I am doing a web development project where the web application needs to look good on all browsers (on Mac and PC - Win7 and Win8) and mobile devices (iPad, Windows Phone, Android, etc). So most of my testing can be done in my development machine - either by running an emulator from Visual Studio, or letting the browser (i.e. Safari) emulate iPad/iPhone resolution. This probably solved 95% of the issues and problems. But, then I still want to do a real device test - where I actually run the web application and browse to it from an iPad, or a Mac, from an Android phone, etc.

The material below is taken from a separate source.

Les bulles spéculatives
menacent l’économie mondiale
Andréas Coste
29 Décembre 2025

Of course - the ideal solution is just to put the web application somewhere on the internet (i.e. and let the testing begin. But unfortunately, I do not have the luxury of a QA or test site. So I just have to run it locally.

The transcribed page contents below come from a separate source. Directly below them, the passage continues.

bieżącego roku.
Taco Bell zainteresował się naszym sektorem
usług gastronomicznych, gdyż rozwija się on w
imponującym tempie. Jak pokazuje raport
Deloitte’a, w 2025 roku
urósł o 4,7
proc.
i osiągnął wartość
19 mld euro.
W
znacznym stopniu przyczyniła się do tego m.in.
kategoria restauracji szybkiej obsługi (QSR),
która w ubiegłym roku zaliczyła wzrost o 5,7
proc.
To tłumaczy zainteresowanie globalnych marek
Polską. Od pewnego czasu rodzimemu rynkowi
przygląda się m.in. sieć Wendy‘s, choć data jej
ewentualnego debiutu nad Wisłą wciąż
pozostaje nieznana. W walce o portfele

I can set it up on my IIS, but that seems to be a hassle - removing/stopping my current site running in IIS, setting up this new site, creating all the permissions, app pool, etc. Too much overhead for simple testing. Can I just hit F5, or run the IIS Express and make it accepting external request - so I can hit the site from outside of my dev machine? YES!

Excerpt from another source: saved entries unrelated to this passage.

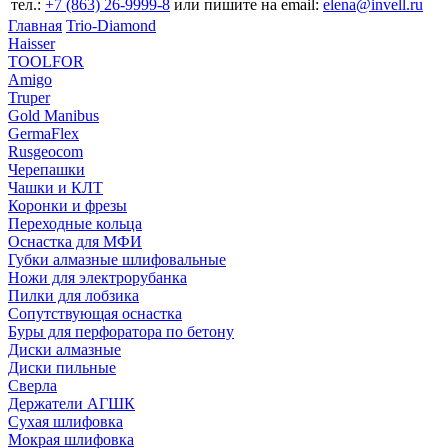
тел.:
+7 (863) 26‐9999‐8
или пишите на email:
elena@invell.ru
Главная
Trio-Diamond
Haisser
TOOLFOR
Amigo
Truper
Gold Manibus
GermaFlex
Rusgeocom
Черепашки
Чашки и КЛТ
Коронки и фрезы
Переходные кольца
Оснастка для МФИ
Губки алмазные шлифовальные
Ножи для электрорубанка
Пилки для лобзика
Сопутствующая оснастка
Буры для перфоратора по бетону
Диски алмазные
Диски пильные
Сверла
Держатели АГШК
Сухая шлифовка
Мокрая шлифовка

Allowing everyone to access http://mydevmachine:80

Open up an admin elevated command prompt and type in this command:
      netsh http add urlacl url=http://mydevmachine:80/ user=everyone

Open up firewall

Now, we need to open up the Windows Firewall for allow traffic to go through. In the same command prompt from above, type in this command:
      netsh firewall add portopening TCP 80 IISExpressWeb enable ALL

Configure IIS Express

Lastly, we need to add our machine name into the IIS Express configuration. You can find the config file located in C:\Users\\Documents\IISExpress\config. Open the file using any text editor and find the web application configuration. My web application is named "Domain.Site.Mvc" in this example.
<site name="Domain.Site.Mvc" id="4">
    <application path="/" applicationPool="Clr4IntegratedAppPool">
        <virtualDirectory path="/" physicalPath="c:\Projects\Domain.Site\Domain.Site.Mvc" />
        <binding protocol="http" bindingInformation="*:12555:localhost" />
        <binding protocol="http" bindingInformation="*:80:mydevmachine" />

Now, I can start my site on my dev machine and then browse to it from separate machines, Mac machine, phone, tablets, etc by just going to http://mydevmachine/. With the exception of an iPad. For whatever reason, iPad does not allow browsing to a local machine name - it has to be a fully qualified domain name. I will write a solution to this on a separate blog post.